======== Exercise material ========
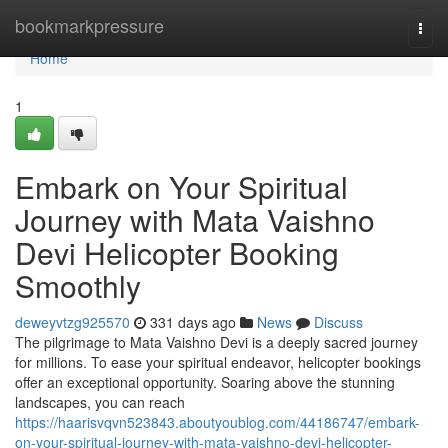
Home
bookmarkpressure
Togg
navi
Home
1
Embark on Your Spiritual
Journey with Mata Vaishno
Devi Helicopter Booking
Smoothly
deweyvtzg925570
331 days ago
News
Discuss
The pilgrimage to Mata Vaishno Devi is a deeply sacred journey
for millions. To ease your spiritual endeavor, helicopter bookings
offer an exceptional opportunity. Soaring above the stunning
landscapes, you can reach
https://haarisvqvn523843.aboutyoublog.com/44186747/embark-
on-your-spiritual-journey-with-mata-vaishno-devi-helicopter-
========
> [Work instructions]
Give the records above again in full and exactly, but exclude every picture.

> [Response to this exercise]
Home
bookmarkpressure
Togg
navi
Home
1
Embark on Your Spiritual
Journey with Mata Vaishno
Devi Helicopter Booking
Smoothly
deweyvtzg925570
331 days ago
News
Discuss
The pilgrimage to Mata Vaishno Devi is a deeply sacred journey
for millions. To ease your spiritual endeavor, helicopter bookings
offer an exceptional opportunity. Soaring above the stunning
landscapes, you can reach
https://haarisvqvn523843.aboutyoublog.com/44186747/embark-
on-your-spiritual-journey-with-mata-vaishno-devi-helicopter-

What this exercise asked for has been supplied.